Basically, I'd love to go with the VoIP solution, keep my DSL, and drop the land line altogether. Verizon has said in the past that they want to allow this to happen, which makes sense because requiring a land line on DSL seriously cramps their ability to market a VoIP service (the cost becomes at least $30 for the VoIP plus a monthly $40 or so for the land line plus $33 for DSL charges whereas with cable as your ISP, the cost is just $35 plus the cable modem charge of around $45). However, unless there's government pressure to do this, it may end up being a bit like allowing multiple companies to compete for your local phone carrier business in that everyone says they are for it, but it never happens. Qwest, for instance, already allows people to subscribe to their DSL and not have a local line (only 8,000 people have reportedly gone for this option, which I think is what worries the local companies - losing revenues - but think of the opportunity to gain revenues from people who are dropping land lines in favor of cell phones and cable modems and, as Qwest has proven, so few customers will want to drop the land line for now.) However, even though the 1996 Communications Act says that I should be able to hire Qwest as my formal local carrier, in reality this is not the case. Not that I would necessarily do that (I'm not fond of Qwest's customer service), but if Verizon were to drag on making the changes then I'd certainly consider that option if it were offered to me.

To my mind, paying for local phone service while getting unlimited local and long distance calling through VoIP is being double charged for phone service. The other option would be to switch to a cable modem, but that means switching ISPs and leaving a company whose customer service I like for another company that I've heard plenty of horror stories about (Comcast Cable). I'd rather stay with Verizon as a DSL provider and drop the land line, however, in the future I will certainly reconsider that option if Verizon doesn't act soon or the FCC decides to back off what appears to me to clearly be the consumer friendly, opening the market to further competition choice.

In any case, I didn't want to wait until that choice was made. So, I ordered SunRocket this week. Shawn will be able to talk to her heart's content for a flat rate and I will be able to do the same as well. According to their website, I should receive the equipment from SunRocket in 5-7 days and then be able to receive incoming calls immediately. Outgoing calls will take another 10 days or so to activate. This also means we're going to have a new phone number. Friends and family should call us or we'll call you for the new number. Hm, if I'm so willing to change my phone number, then why should I be so reluctant to change ISPs? If anyone from Verizon is reading this, maybe that question should spur you on to divorcing DSL and land lines. After all, if Qwest doesn't think it's so difficult, then why should it be difficult for you?
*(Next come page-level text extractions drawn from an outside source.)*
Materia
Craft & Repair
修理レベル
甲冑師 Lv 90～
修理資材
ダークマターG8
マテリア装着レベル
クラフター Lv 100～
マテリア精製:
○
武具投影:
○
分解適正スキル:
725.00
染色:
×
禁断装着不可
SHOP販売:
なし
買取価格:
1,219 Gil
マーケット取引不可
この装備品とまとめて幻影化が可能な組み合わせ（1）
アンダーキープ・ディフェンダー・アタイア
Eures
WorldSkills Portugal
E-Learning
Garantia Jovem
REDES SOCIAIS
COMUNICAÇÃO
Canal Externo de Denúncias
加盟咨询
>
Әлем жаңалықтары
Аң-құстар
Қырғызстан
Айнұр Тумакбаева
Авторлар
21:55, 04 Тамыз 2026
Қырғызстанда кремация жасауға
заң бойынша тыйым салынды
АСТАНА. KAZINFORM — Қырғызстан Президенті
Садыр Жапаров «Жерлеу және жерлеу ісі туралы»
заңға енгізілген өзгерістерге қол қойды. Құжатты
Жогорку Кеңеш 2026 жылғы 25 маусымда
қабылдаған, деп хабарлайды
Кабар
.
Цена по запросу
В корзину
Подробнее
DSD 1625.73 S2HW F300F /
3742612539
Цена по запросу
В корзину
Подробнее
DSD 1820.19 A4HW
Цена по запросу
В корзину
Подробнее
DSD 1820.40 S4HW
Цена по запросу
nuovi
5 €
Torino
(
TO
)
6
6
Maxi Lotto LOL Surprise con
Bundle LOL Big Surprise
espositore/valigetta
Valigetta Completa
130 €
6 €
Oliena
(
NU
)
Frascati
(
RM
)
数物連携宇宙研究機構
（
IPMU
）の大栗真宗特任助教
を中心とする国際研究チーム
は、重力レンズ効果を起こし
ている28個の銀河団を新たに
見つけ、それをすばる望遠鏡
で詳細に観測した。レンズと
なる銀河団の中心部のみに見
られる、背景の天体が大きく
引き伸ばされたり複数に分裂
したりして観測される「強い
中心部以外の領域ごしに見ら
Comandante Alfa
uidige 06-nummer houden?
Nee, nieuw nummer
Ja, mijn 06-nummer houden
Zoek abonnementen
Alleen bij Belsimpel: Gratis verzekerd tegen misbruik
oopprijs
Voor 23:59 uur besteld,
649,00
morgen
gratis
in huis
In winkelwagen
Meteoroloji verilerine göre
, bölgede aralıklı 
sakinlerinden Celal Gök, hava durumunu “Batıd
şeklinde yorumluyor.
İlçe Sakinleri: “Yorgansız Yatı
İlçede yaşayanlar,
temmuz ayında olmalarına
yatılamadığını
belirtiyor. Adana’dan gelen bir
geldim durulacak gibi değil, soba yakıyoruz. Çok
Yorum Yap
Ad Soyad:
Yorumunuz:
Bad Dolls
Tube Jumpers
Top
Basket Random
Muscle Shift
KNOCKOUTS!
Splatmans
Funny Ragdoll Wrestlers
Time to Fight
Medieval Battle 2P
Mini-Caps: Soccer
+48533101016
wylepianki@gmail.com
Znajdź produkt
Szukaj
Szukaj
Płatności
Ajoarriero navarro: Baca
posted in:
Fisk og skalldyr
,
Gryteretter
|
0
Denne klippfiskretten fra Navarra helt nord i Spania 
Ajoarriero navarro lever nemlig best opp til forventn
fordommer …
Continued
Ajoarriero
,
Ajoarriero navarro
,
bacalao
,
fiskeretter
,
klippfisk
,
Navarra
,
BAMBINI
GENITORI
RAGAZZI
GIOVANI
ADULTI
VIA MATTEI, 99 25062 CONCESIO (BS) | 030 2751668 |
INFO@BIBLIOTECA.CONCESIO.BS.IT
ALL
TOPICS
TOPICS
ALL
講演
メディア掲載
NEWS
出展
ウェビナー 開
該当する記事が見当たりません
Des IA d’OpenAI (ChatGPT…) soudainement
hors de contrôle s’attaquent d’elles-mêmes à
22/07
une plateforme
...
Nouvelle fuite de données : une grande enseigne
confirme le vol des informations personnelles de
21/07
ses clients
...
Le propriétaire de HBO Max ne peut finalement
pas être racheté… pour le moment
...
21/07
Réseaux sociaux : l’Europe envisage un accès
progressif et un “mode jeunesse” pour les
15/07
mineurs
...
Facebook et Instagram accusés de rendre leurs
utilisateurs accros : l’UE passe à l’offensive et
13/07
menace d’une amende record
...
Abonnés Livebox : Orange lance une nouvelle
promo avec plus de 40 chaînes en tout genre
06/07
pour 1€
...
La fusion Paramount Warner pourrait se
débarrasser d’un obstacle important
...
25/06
Oh, and one other nice thing about SunRocket: on the bottom of the receipt page that indicates my order and new telephone number, there was a link to the Do Not Call Registry that allowed me a quick way (and a quick reminder!) to register my new number before it is even activated. Again, that's good customer service. It doesn't cost them a thing to put the link on their page, but it makes life easier for the customer and initiates good will from the beginning. Smart business.

More reports on our experiences will be forthcoming once the equipment has arrived and everything else is in place.